The Court has listened patiently and with interest to ingenious
argument in support of the claim, but have failed to be convinced
of the correctness of the position, whether on authority or in
reason. In all periods, and in all countries, it may be safely
assumed that no privilege has been held to be more exclusively
within the control of conventional power than the privilege of
voting, each State in turn regulating the subject by the
sovereign political will. The nearest approach to the natural
right to vote, or govern--two words in this connection signifying
the same thing--is to be found in those countries and governments
that assert the hereditary right to rule. The assumption of
Divine right would be a full vindication of the natural right
contended for here, provided it did not involve the hereditary
obligation to obey.

Again, in other States, embracing the Republics, and especially
our own, including the States which make up the United States,
this right has been made to rest upon the authority of political
power, defining who may be an elector, and what shall constitute
his qualification; most States in the past period declaring
property as the familiar basis of a right to vote; others,
intelligence; others, more numerous, extending the right to all
male persons who have attained the age of majority.
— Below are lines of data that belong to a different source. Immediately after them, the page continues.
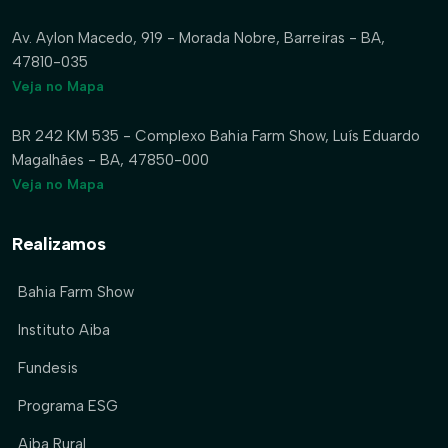
Av. Aylon Macedo, 919 - Morada Nobre, Barreiras - BA,
47810-035
Veja no Mapa
BR 242 KM 535 - Complexo Bahia Farm Show, Luís Eduardo
Magalhães - BA, 47850-000
Veja no Mapa
Realizamos
Bahia Farm Show
Instituto Aiba
Fundesis
Programa ESG
Aiba Rural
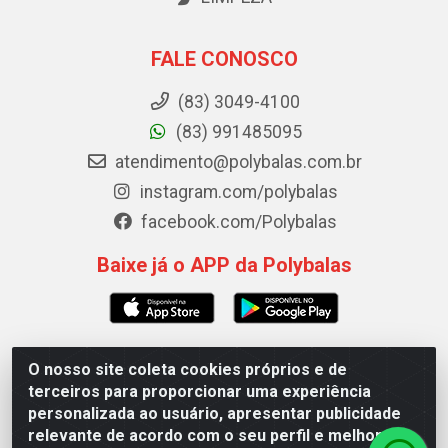
FALE CONOSCO
(83) 3049-4100
(83) 991485095
atendimento@polybalas.com.br
instagram.com/polybalas
facebook.com/Polybalas
Baixe já o APP da Polybalas
O nosso site coleta cookies próprios e de
Polybalas - Rua João Miguel de Souza, 173 Galpão B -
terceiros para proporcionar uma experiência
Ernesto Geisel, João Pessoa/PB - CEP 58.075-075 - CNPJ
personalizada ao usuário, apresentar publicidade
00.909.327/0002-61
relevante de acordo com o seu perfil e melhorar a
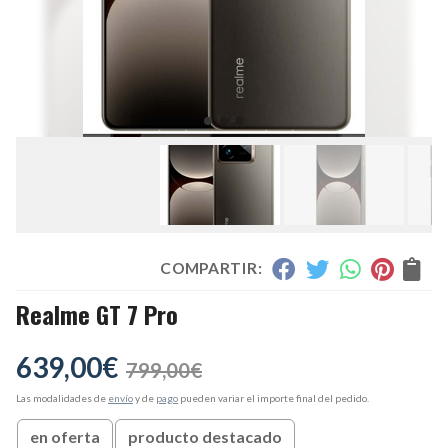
COMPARTIR:
Realme GT 7 Pro
639,00
€
799,00
€
Las modalidades de
envío
y de
pago
pueden variar el importe final del pedido.
en oferta
producto destacado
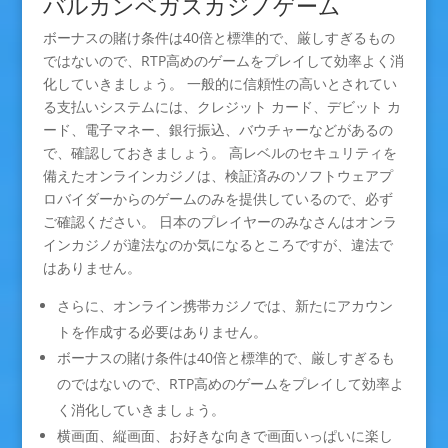
バルカンベガスカジノゲーム
ボーナスの賭け条件は40倍と標準的で、厳しすぎるもの
ではないので、RTP高めのゲームをプレイして効率よく消
化していきましょう。 一般的に信頼性の高いとされてい
る支払いシステムには、クレジット カード、デビット カ
ード、電子マネー、銀行振込、バウチャーなどがあるの
で、確認しておきましょう。 高レベルのセキュリティを
備えたオンラインカジノは、検証済みのソフトウェアプ
ロバイダーからのゲームのみを提供しているので、必ず
ご確認ください。 日本のプレイヤーのみなさんはオンラ
インカジノが違法なのか気になるところですが、違法で
はありません。
さらに、オンライン携帯カジノでは、新たにアカウン
トを作成する必要はありません。
ボーナスの賭け条件は40倍と標準的で、厳しすぎるも
のではないので、RTP高めのゲームをプレイして効率よ
く消化していきましょう。
横画面、縦画面、お好きな向きで画面いっぱいに楽し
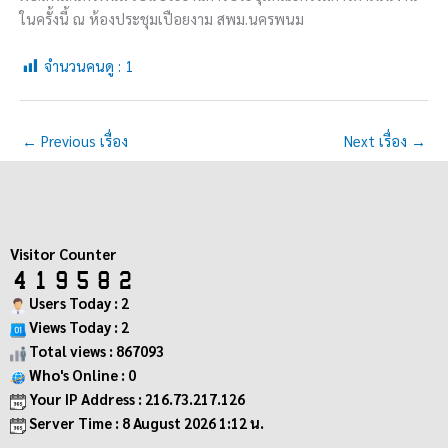
ในครั้งนี้ ณ ห้องประชุมเปือยงาม สพม.นครพนม
จำนวนคนดู :
1
←
Previous เรื่อง
Next เรื่อง
→
Visitor Counter
Users Today : 2
Views Today : 2
Total views : 867093
Who's Online : 0
Your IP Address : 216.73.217.126
Server Time : 8 August 2026 1:12 น.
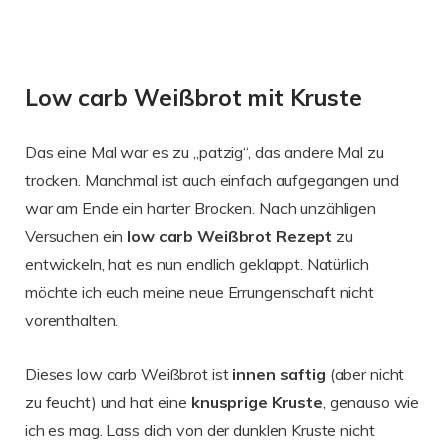
Low carb Weißbrot mit Kruste
Das eine Mal war es zu „patzig“, das andere Mal zu
trocken. Manchmal ist auch einfach aufgegangen und
war am Ende ein harter Brocken. Nach unzähligen
Versuchen ein
low carb Weißbrot Rezept
zu
entwickeln, hat es nun endlich geklappt. Natürlich
möchte ich euch meine neue Errungenschaft nicht
vorenthalten.
Dieses low carb Weißbrot ist
innen
saftig
(aber nicht
zu feucht) und hat eine
knusprige
Kruste
, genauso wie
ich es mag. Lass dich von der dunklen Kruste nicht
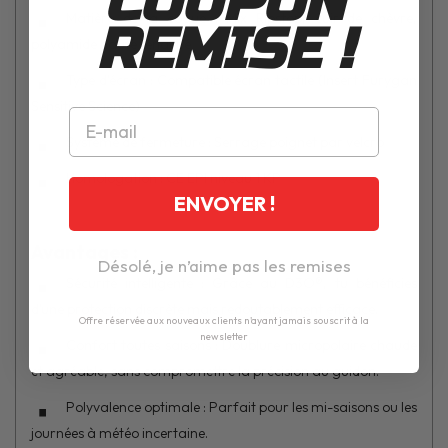
COUPON
Matière de la coque : Mix Ripstop, cuir de chèvre,
REMISE !
polyamide haute ténacité
Type d'écran : Compatible écran tactile (Insert Furygan
Sensitive Science)
Système de fermeture : Serrage poignet par velcro
Homologation : CE EPI niveau 1 KP
ENVOYER !
Avantages :
Désolé, je n’aime pas les remises
Sécurité intelligente : Grâce au D3O®, tu bénéficies
d’une protection discrète mais redoutablement efficace.
Offre réservée aux nouveaux clients n'ayant jamais souscrit à la
newsletter
Confort toutes saisons : Doublure micropolaire chaude
et agréable, sans compromettre la précision au guidon.
Polyvalence optimale : Parfait pour les mi-saisons ou les
journées à météo incertaine.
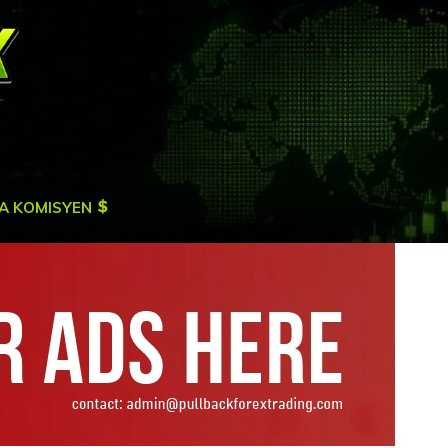
A KOMISYEN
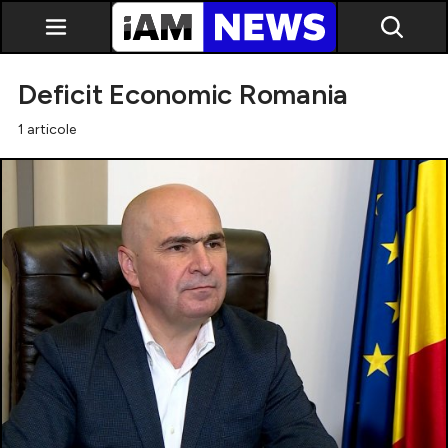
Deficit Economic Romania
1 articole
Exclusiv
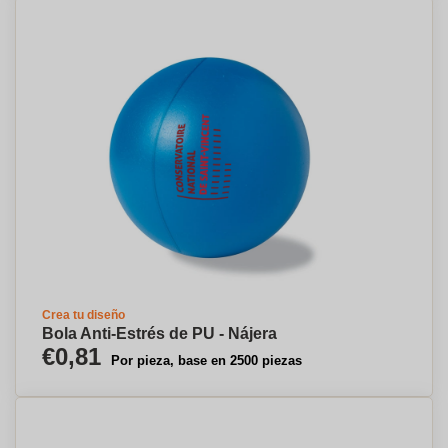
Crea tu diseño
Bola Anti-Estrés de PU - Nájera
€0,81
Por pieza, base en 2500 piezas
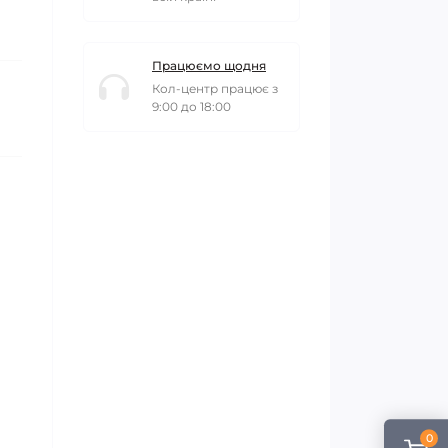
Працюємо щодня
Кол-центр працює з
9:00 до 18:00
0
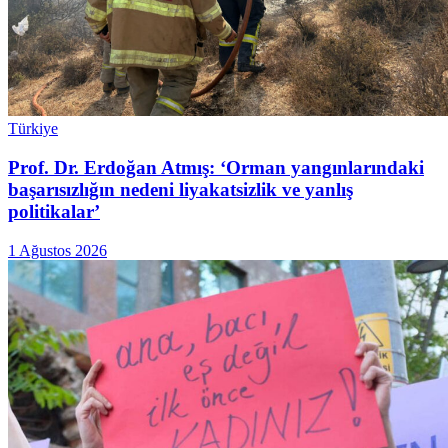
Türkiye
Prof. Dr. Erdoğan Atmış: ‘Orman yangınlarındaki
başarısızlığın nedeni liyakatsizlik ve yanlış
politikalar’
1 Ağustos 2026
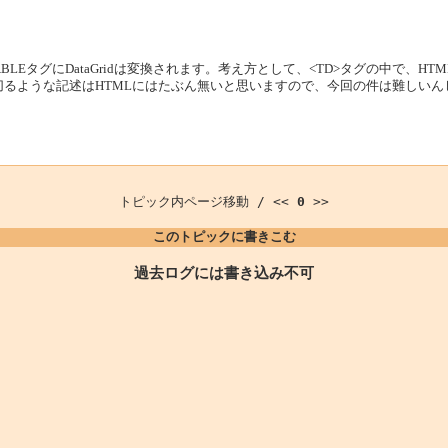
るTABLEタグにDataGridは変換されます。考え方として、<TD>タグの中
切るような記述はHTMLにはたぶん無いと思いますので、今回の件は難しい
トピック内ページ移動 / <<
0
>>
このトピックに書きこむ
過去ログには書き込み不可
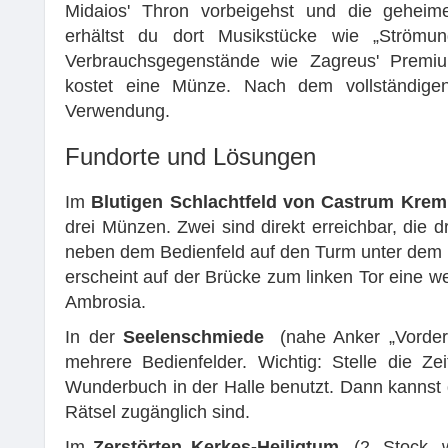
Midaios' Thron vorbeigehst und die geheim
erhältst du dort Musikstücke wie „Strömu
Verbrauchsgegenstände wie Zagreus' Premi
kostet eine Münze. Nach dem vollständige
Verwendung.
Fundorte und Lösungen
Im
Blutigen Schlachtfeld von Castrum Kre
drei Münzen. Zwei sind direkt erreichbar, die dr
neben dem Bedienfeld auf den Turm unter dem r
erscheint auf der Brücke zum linken Tor eine w
Ambrosia.
In der
Seelenschmiede
(nahe Anker „Vorder
mehrere Bedienfelder. Wichtig: Stelle die Z
Wunderbuch in der Halle benutzt. Dann kannst 
Rätsel zugänglich sind.
Im
Zerstörten Kerkes-Heiligtum
(2. Stock, 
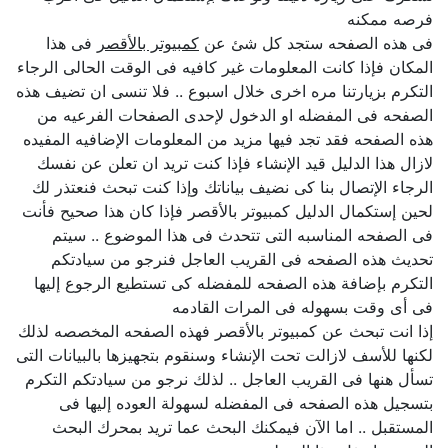
فرصه ممكنه
فى هذه الصفحه ستجد كل شئ عن
كمبيوتر بالأقصر
فى هذا
المكان فإذا كانت المعلومات غير كافيه فى الوقت الحالى الرجاء
التكرم بزيارتنا مره اخرى خلال اسبوع .. فلا تنسى ان تضيف هذه
الصفحه فى المفضله او الدخول لإحدى الصفحات الفرعيه من
هذه الصفحه فقد تجد فيها مزيد من المعلومات الإضافيه المفيده
لازال هذا الدليل قيد الإنشاء فإذا كنت تريد ان تعلن عن نفسك
الرجاء الإتصال بنا كى نضيف بياناتك وإذا كنت تبحث فنعتذر لك
لحين إستكمال الدليل كمبيوتر بالأقصر فإذا كان هذا صحيح فأنت
فى الصفحه المناسبه التى تتحدث فى هذا الموضوع .. سيتم
تحديث هذه الصفحه فى القريب العاجل فنرجو من سيادتكم
التكرم بإضافة هذه الصفحه للمفضله كى تستطيع الرجوع إليها
فى أى وقت بسهوله فى المرات القادمه
إذا انت تبحث عن كمبيوتر بالأقصر فهذه الصفحه المخصصه لذلك
لكنها للأسف لازالت تحت الإنشاء وسنقوم بتجهيزها بالبيانات التى
تسأل هنها فى القريب العاجل .. لذلك نرجو من سيادتكم التكرم
بتسجيل هذه الصفحه فى المفضله لسهولة العوده إليها فى
المستقبل .. اما الآن فيمكنك البحث عما تريد بمحرك البحث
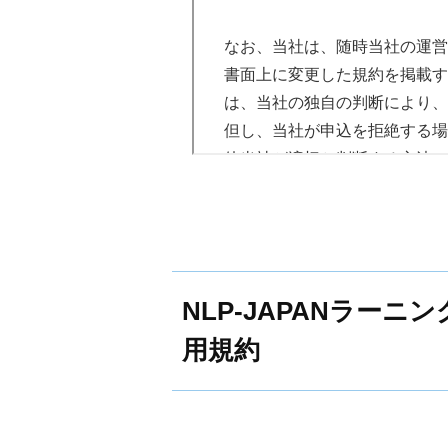
当社は受講希望者より、当
なお、当社は、随時当社の運営
他の手続きによって、受講
書面上に変更した規約を掲載す
諾する旨と、受講料金の支
は、当社の独自の判断により、
す。
但し、当社が申込を拒絶する場
なお、受講申込に必要な登
他当社が適切と判断する方法に
すべての登録情報が揃った
当社と受講者間の本講座の
入金を確認した時に有効に
第１条（著作権・販売権）
格を取得するものとします
NLP-JAPANラー
商品（教材および動画・音声・
第４条（決済方法）
ます。商品の使用については以
用規約
本講座の受講料金の決済方法は
商品の一部または全部をあらゆ
（１）銀行振込
等）により複製および転載する
受講料金を当社が指定する口座
るものとし、いかなる方法にお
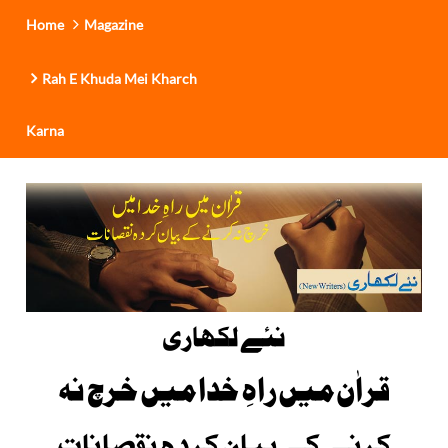
Home
Magazine
Rah E Khuda Mei Kharch
Karna
نئے لکھاری
قراٰن میں راہِ خدا میں خرچ نہ
کرنے کے بیان کردہ نقصانات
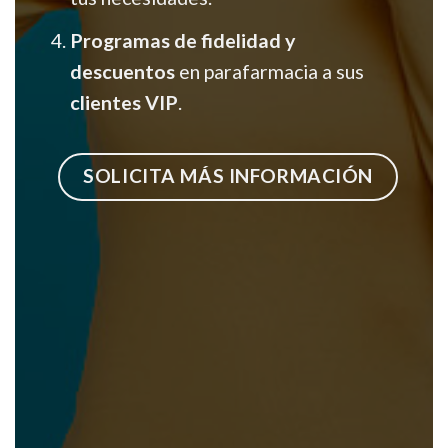
Programas de fidelidad y
descuentos
en parafarmacia a sus
clientes VIP
.
SOLICITA MÁS INFORMACIÓN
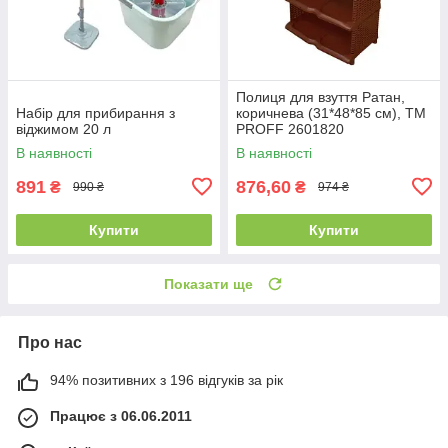
Полиця для взуття Ратан,
Набір для прибирання з
коричнева (31*48*85 см), ТМ
віджимом 20 л
PROFF 2601820
В наявності
В наявності
891
876,60
₴
₴
990 ₴
974 ₴
Купити
Купити
Показати ще
Про нас
94% позитивних з 196 відгуків за рік
Працює з 06.06.2011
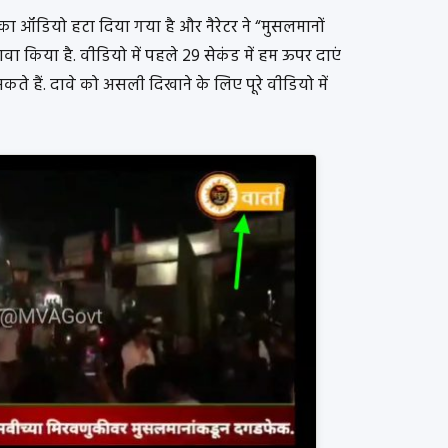
का ऑडियो हटा दिया गया है और नैरेटर ने “मुसलमानों
दावा किया है. वीडियो में पहले 29 सेकंड में हम ऊपर दाएं
 सकते हैं. दावे को असली दिखाने के लिए पूरे वीडियो में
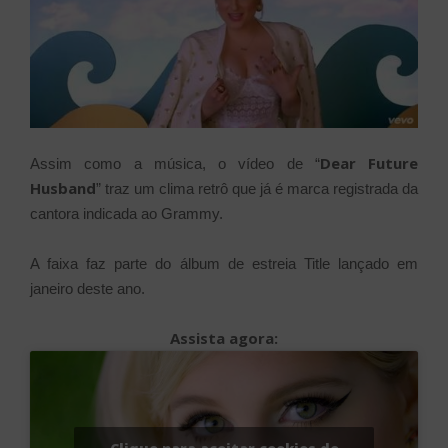
Dear Future
Assim como a música, o vídeo de “
Husband
” traz um clima retrô que já é marca registrada da
cantora indicada ao Grammy.
A faixa faz parte do álbum de estreia Title lançado em
janeiro deste ano.
Assista agora:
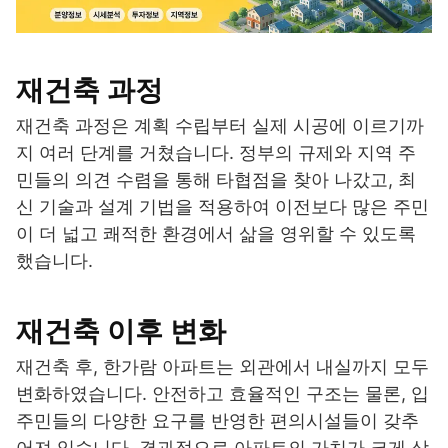
재건축 과정
재건축 과정은 계획 수립부터 실제 시공에 이르기까
지 여러 단계를 거쳤습니다. 정부의 규제와 지역 주
민들의 의견 수렴을 통해 타협점을 찾아 나갔고, 최
신 기술과 설계 기법을 적용하여 이전보다 많은 주민
이 더 넓고 쾌적한 환경에서 삶을 영위할 수 있도록
했습니다.
재건축 이후 변화
재건축 후, 한가람 아파트는 외관에서 내실까지 모두
변화하였습니다. 안전하고 효율적인 구조는 물론, 입
주민들의 다양한 요구를 반영한 편의시설들이 갖추
어져 있습니다. 결과적으로 아파트의 가치가 크게 상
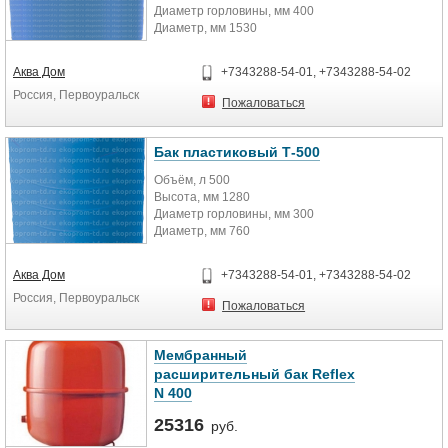
Диаметр горловины, мм 400
Диаметр, мм 1530
Аква Дом
+7343288-54-01, +7343288-54-02
Россия, Первоуральск
Пожаловаться
Бак пластиковый Т-500
Объём, л 500
Высота, мм 1280
Диаметр горловины, мм 300
Диаметр, мм 760
Аква Дом
+7343288-54-01, +7343288-54-02
Россия, Первоуральск
Пожаловаться
Мембранный
расширительный бак Reflex
N 400
25316
руб.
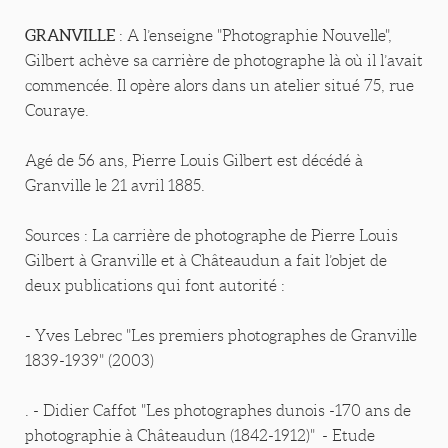
GRANVILLE
: A l’enseigne "Photographie Nouvelle",
Gilbert achève sa carrière de photographe là où il l’avait
commencée. Il opère alors dans un atelier situé 75, rue
Couraye.
Agé de 56 ans, Pierre Louis Gilbert est décédé à
Granville le 21 avril 1885.
Sources : La carrière de photographe de Pierre Louis
Gilbert à Granville et à Châteaudun a fait l’objet de
deux publications qui font autorité :
- Yves Lebrec "Les premiers photographes de Granville
1839-1939" (2003)
. - Didier Caffot "Les photographes dunois -170 ans de
photographie à Châteaudun (1842-1912)" - Etude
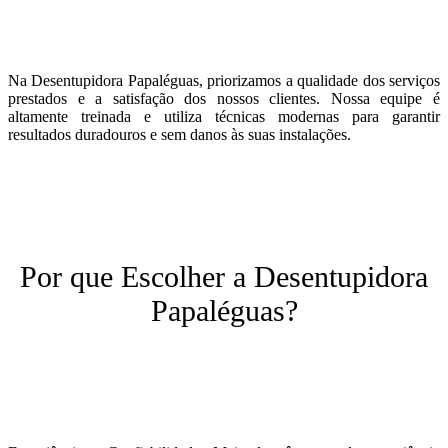
Na Desentupidora Papaléguas, priorizamos a qualidade dos serviços
prestados e a satisfação dos nossos clientes. Nossa equipe é
altamente treinada e utiliza técnicas modernas para garantir
resultados duradouros e sem danos às suas instalações.
Por que Escolher a Desentupidora
Papaléguas?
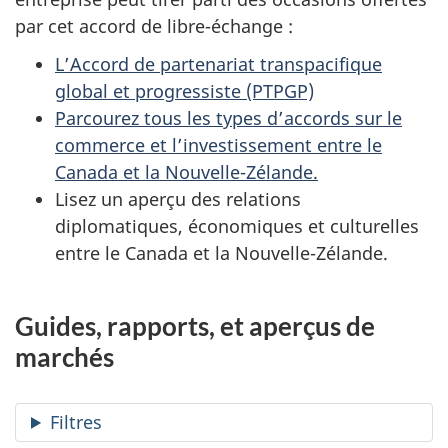
par cet accord de libre-échange :
L’Accord de partenariat transpacifique
global et progressiste (PTPGP)
Parcourez tous les types d’accords sur le
commerce et l’investissement entre le
Canada et la Nouvelle-Zélande.
Lisez un aperçu des relations
diplomatiques, économiques et culturelles
entre le Canada et la Nouvelle-Zélande.
Guides, rapports, et aperçus de
marchés
Filtres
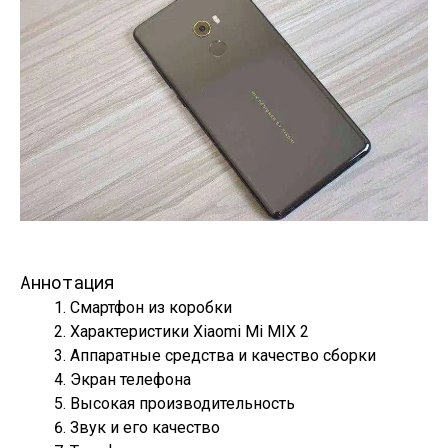
Аннотация
Смартфон из коробки
Характеристики Xiaomi Mi MIX 2
Аппаратные средства и качество сборки
Экран телефона
Высокая производительность
Звук и его качество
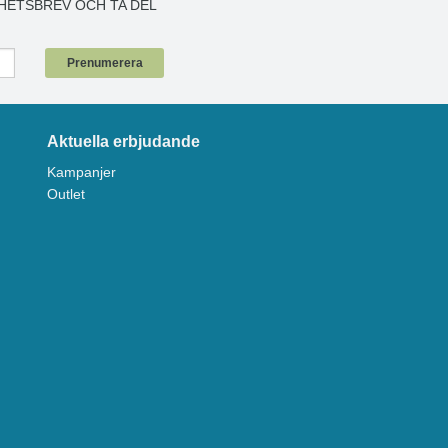
HETSBREV OCH TA DEL
!
Prenumerera
Aktuella erbjudande
Kampanjer
Outlet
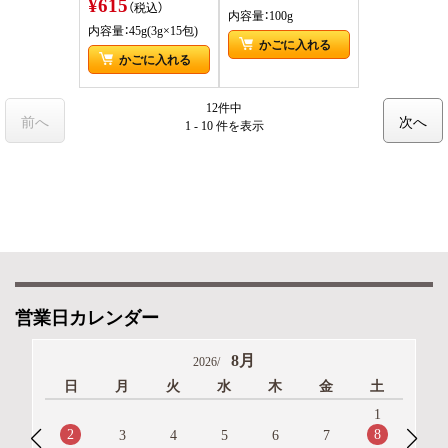
¥615
（税込）
内容量：100g
内容量：45g(3g×15包)
かごに入れる
かごに入れる
12件中
前へ
次へ
1 - 10 件
を表示
営業日カレンダー
8月
2026/
日
月
火
水
木
金
土
1
2
8
3
4
5
6
7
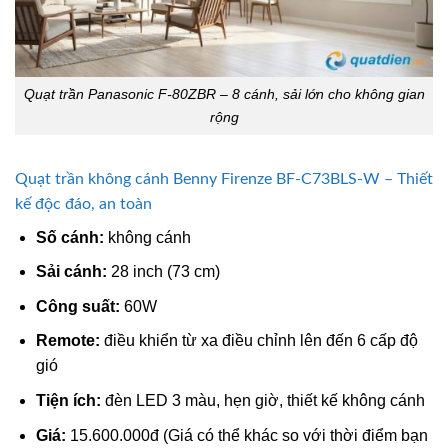
Quạt trần Panasonic F-80ZBR – 8 cánh, sải lớn cho không gian
rộng
Quạt trần không cánh Benny Firenze BF-C73BLS-W – Thiết
kế độc đáo, an toàn
Số cánh:
không cánh
Sải cánh:
28 inch (73 cm)
Công suất:
60W
Remote:
điều khiển từ xa điều chỉnh lên đến 6 cấp độ
gió
Tiện ích:
đèn LED 3 màu, hẹn giờ, thiết kế không cánh
Giá:
15.600.000đ (Giá có thể khác so với thời điểm bạn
While the
conditions of the right have varied in several States, and from
time to time been modified in the same State, the right has
uniformly rested upon the express authority of the political
power, and been made to revolve within the limitations of express
law.

Passing from this brief allusion to the political history of the
question to the consideration of its inherent merits, we do not
hesitate to believe that the legal vindication of the natural
right of all citizens to vote would, at this stage of popular
intelligence, involve the destruction of civil government.